The cell that pointed to = and a  are atoms.  The cell pointed to the list (+ b c) is a dot-pair.  How to distinguish a cell and a dot-pair depends on the choice of implementation of the data structure.

To help you to understand this structure a bit more, we will write a program to copy a parse tree.

copy(a)
  if( isatom(a) ) return newatom(copyof(a))
  else return cons( copy(head(a)), copy(tail(a)) )

where isatom() checks whether a is an atom.  newatom() creates a new atom.  head() extracts the head field of a cell.  tail() extracts the tail field of a cell. cons() is a constructor, it creates a new dot-pair with the head and tail instantiated by the first and second arguments.

Interpreter

  virtual machine
  traverse a parse tree and execute the operator.  The function eval() traverses the parse tree.

do_atom(a)
  switch typeof(a)
    NUM:
    GLOBAL:
    LOCAL:
    ...

eval(e)
  if (e == nil) stop
  if isatom(e) do_atom(e)
  //  then e is a list  (operator operand*)
  a = head(e)
  b = tail(e)
  switch typeof(a)
    PLUS: ret eval(arg1(b)) + eval(arg2(b)) 
    MINUS:
    ...
    IF:   if( eval(arg1(b)) )
		ret eval(arg2(b))
	  ret nil  
    ...
 

Machine

  stack-based  (First In First Out, FIFO)
  the main runtime data structure to support function call is "activation record"
  activation record stores the state of computation:  Instruction pointer, Old activation record, Local variables (registers)

Activation Record

Machine Instructions

S-code is a stack-based instruction set.  It is somewhat different from common processor instruction (typify by Intel instruction set).  While a common instruction set today is a three-address instruction, S-code is zero-address instruction.  The main working storage for S-code is a stack.  It is called "evaluation stack" and is comparable to the registers in a processor. A stack has two operations on its data: push and pop.  So, it is not necessary to "address" the stack (hence the name "zero-address").  

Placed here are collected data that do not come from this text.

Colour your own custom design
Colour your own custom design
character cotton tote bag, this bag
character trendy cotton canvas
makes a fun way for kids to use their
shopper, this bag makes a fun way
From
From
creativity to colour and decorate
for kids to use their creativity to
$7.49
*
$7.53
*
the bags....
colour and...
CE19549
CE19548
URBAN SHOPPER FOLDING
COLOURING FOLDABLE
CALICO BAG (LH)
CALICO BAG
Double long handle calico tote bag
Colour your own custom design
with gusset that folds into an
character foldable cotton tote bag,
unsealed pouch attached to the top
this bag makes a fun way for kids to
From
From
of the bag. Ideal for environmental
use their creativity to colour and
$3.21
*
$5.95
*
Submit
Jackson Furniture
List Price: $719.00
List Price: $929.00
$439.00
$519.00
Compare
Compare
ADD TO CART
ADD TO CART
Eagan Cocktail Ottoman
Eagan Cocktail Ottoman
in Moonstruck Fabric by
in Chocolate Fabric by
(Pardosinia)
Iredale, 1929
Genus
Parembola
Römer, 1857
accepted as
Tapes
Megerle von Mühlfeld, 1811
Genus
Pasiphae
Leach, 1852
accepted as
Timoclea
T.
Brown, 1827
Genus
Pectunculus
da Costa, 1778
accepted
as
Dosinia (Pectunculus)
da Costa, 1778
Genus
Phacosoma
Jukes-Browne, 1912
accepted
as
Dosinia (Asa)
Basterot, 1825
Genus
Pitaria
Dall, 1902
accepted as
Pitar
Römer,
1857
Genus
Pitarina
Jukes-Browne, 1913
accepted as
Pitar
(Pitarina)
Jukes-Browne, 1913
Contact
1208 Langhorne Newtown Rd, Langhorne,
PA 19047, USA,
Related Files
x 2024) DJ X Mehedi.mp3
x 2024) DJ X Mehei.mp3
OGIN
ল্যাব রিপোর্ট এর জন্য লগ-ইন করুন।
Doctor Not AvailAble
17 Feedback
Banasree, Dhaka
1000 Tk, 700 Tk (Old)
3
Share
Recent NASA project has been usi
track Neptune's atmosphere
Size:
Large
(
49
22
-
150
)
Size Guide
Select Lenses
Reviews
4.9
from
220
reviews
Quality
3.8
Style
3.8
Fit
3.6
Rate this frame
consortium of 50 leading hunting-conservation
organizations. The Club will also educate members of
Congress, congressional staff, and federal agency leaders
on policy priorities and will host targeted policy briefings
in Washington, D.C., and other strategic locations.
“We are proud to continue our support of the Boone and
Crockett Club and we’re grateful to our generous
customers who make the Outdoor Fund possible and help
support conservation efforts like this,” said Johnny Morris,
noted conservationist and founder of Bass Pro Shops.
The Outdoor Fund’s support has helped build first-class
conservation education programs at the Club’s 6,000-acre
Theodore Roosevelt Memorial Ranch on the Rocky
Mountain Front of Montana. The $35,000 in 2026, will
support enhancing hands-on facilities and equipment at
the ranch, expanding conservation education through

For example, to perform an add operation, two arguments are pushed to the stack and the operator "add" is executed.  The operator "add" takes two arguments from the stack, adding them and pushes the result back. To store local variables, S-code employs a data structure called "activation record". It is a structure that exists only when a function is called and it is deleted when a function is terminated (that is why it is a "local" data).  An evaluation stack is "global", it exists from the beginning of the execution of a program until the program terminates.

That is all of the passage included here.